But for some years before 1937 there was much economic thought that public policy should sustain re-sale price maintenance in the interstate or national marketing of goods produced under established trade-marks and brand names provided the producers were in active competition with other products of the same general class, and provided agreements in support of the policy were made only on the so-called "vertical level" and not on the "horizontal level", that is to say, agreements should be permissible between manufacturers, wholesalers and retailers, but not between producers and producers or wholesalers and wholesalers, or retailers and retailers. The history of the development of this economic thought and its final success in the enactment of the Miller-Tydings Amendment to the Sherman Act are set out at length in the majority and dissenting opinions in the Schwegmann case, including the appendix to the dissenting opinion of Mr. Justice Frankfurter. See also Chapter *841 9, Vol. 1, Toulmin's Anti-Trust Laws, pages 225, 231, entitled "Miller-Tydings ActCongressional History".
The Miller-Tydings Act becomes important and relevant in the present case only in this way. If the Act had not been passed the Federal Anti-Trust Act would have been a clear defense to this suit but, shortly stated, the effect of that Act was to exempt fair trade laws of the class mentioned from what would otherwise have been their condemnation under the Sherman Act. The defendant's contention here seems to be that when properly construed the Miller-Tydings Act only legalized interstate sales in accordance with a re-sale maintenance price policy by a manufacturer or distributor to wholesalers or retailers involving interstate sales to them and has no application to interstate sales made by retailers to interstate buyers. That is to say, the Miller-Tydings Act legalized interstate original sales from one state to another but did not legalize re-sales by the retailer in a particular state, subject to a fair trade law, to out of state buyers. The only federal judicial decision cited in support of this contention is Sunbeam Corp. v. Wentling, 3 Cir., 1951, 185 F.2d 903. In that case the defendant, Wentling, conducted a mail order house in Pennsylvania and made sales therefrom both in Pennsylvania and other states at prices less than those authorized by Sunbeam as the manufacturer. Wentling had not signed any contract or agreement to maintain minimum prices. In its first opinion in the case the court enjoined Wentling from price-cutting in intrastate sales but concluded that the Miller-Tydings Act should not be construed to legalize interstate re-sales because that would constitute an undue restraint on interstate commerce. In my opinion that decision is not applicable to the present case for several reasons.

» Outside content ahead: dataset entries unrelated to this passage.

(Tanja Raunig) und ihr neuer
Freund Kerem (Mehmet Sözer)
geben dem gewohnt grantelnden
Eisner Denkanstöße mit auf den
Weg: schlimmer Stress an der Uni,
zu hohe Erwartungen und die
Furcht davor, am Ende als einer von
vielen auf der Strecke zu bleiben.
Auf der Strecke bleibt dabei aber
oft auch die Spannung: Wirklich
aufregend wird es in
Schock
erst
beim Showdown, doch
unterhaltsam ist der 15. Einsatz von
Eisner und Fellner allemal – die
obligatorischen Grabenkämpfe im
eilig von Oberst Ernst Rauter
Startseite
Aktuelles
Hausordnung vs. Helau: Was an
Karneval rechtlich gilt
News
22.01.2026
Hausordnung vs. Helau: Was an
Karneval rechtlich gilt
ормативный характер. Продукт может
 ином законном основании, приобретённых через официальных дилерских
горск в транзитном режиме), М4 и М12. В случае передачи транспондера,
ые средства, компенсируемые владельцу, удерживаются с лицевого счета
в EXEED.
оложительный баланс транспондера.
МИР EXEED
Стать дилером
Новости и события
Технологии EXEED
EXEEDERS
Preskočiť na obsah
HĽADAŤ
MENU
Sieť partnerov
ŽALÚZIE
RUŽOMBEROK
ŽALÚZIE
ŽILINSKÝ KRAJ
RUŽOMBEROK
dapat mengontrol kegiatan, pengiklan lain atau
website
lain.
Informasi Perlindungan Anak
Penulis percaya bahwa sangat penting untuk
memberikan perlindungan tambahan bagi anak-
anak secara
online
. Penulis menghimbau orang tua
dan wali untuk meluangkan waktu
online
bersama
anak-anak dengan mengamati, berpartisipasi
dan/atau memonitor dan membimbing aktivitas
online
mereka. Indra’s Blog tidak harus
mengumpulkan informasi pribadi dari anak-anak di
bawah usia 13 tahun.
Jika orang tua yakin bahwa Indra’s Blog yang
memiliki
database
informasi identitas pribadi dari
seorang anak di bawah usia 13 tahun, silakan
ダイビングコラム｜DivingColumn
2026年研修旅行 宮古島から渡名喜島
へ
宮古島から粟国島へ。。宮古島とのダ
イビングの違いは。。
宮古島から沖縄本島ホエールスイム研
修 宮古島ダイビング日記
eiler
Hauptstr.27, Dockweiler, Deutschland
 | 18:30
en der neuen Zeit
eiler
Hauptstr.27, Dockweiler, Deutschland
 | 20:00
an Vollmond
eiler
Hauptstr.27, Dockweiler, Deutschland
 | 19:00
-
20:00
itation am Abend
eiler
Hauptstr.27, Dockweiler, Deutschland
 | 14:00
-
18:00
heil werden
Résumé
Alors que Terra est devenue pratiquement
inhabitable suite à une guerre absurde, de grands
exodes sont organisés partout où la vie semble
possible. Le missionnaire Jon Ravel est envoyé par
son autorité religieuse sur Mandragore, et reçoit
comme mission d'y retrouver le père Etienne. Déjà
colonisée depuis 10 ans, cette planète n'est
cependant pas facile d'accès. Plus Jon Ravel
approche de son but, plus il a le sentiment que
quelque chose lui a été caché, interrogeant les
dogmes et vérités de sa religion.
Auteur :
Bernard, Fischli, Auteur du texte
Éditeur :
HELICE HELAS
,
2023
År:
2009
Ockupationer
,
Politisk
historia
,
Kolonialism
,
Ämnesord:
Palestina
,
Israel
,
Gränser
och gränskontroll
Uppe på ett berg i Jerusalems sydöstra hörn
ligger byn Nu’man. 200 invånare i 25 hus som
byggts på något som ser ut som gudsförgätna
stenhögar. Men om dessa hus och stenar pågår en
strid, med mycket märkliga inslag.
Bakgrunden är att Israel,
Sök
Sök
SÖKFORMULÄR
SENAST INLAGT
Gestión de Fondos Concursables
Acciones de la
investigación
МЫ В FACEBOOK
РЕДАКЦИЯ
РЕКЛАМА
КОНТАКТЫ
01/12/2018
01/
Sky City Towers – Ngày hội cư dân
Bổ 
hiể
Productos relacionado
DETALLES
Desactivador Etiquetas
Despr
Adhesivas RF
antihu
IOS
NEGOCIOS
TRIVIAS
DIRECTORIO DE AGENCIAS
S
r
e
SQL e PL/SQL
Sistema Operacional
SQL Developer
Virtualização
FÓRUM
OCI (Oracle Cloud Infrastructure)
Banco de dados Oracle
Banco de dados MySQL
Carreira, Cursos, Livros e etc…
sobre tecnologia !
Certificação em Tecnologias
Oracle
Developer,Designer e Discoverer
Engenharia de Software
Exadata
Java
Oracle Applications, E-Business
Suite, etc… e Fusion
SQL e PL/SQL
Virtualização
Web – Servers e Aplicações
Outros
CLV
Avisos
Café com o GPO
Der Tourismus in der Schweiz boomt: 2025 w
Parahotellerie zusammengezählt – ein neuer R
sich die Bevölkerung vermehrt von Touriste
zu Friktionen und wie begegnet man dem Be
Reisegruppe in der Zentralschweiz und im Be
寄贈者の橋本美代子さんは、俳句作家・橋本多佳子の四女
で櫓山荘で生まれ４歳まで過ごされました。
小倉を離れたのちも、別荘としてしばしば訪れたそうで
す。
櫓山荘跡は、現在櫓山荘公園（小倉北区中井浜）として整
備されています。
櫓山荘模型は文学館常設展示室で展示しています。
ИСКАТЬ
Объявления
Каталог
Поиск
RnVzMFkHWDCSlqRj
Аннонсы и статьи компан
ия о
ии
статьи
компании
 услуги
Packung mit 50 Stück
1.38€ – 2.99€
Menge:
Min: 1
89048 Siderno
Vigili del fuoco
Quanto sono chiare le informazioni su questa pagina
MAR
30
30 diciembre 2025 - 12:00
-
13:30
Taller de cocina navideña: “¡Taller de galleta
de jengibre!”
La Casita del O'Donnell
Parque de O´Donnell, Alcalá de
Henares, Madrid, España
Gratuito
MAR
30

In the first place it may be noted in passing that the court was there dealing with the Pennsylvania Fair Trade Law where here we are dealing with the Maryland statute although I assume that there is no great difference between the two. More importantly, however, it is to be noted that Wentling was a so-called non-signer of any contract, while in the instant case the defendant is a signer. Again, Wentling conducted business as a mail order house from which it may be inferred that he was re-selling in many different states, while in the present case the defendant has resold only to Delaware which has a fair trade law substantially like that of Maryland.
Another reason for the non-applicability of the Wentling case to the instant case is this. Some part of the reasoning there is that the fair trade laws of the several states are not entirely uniform and that there might be different minimum price sale restrictions in different states, as a result of which a retailer in one State would be embarrassed to know whether re-sales in particular States would or not be contrary to the re-sale price policy differing in the several states. I have not understood that such differing minimum re-sale prices were created by statutory law in the different States, but if they exist at all it would be due to the policy of the particular manufacturer. However, in the instant case we have no such difficulty because Sunbeam's re-sale maintenance contracts are of national uniformity. The contracts are made only in States having a fair trade law and in accordance with that law, and the contracts are uniform in their provisions in all States with the exception of the dates of the contract and the names of the retailers who sign them. And Sunbeam's uniform policy is to sell only to wholesalers under uniform contracts as to re-sale to retailers, and to only those retailers who execute the uniform re-sale contracts.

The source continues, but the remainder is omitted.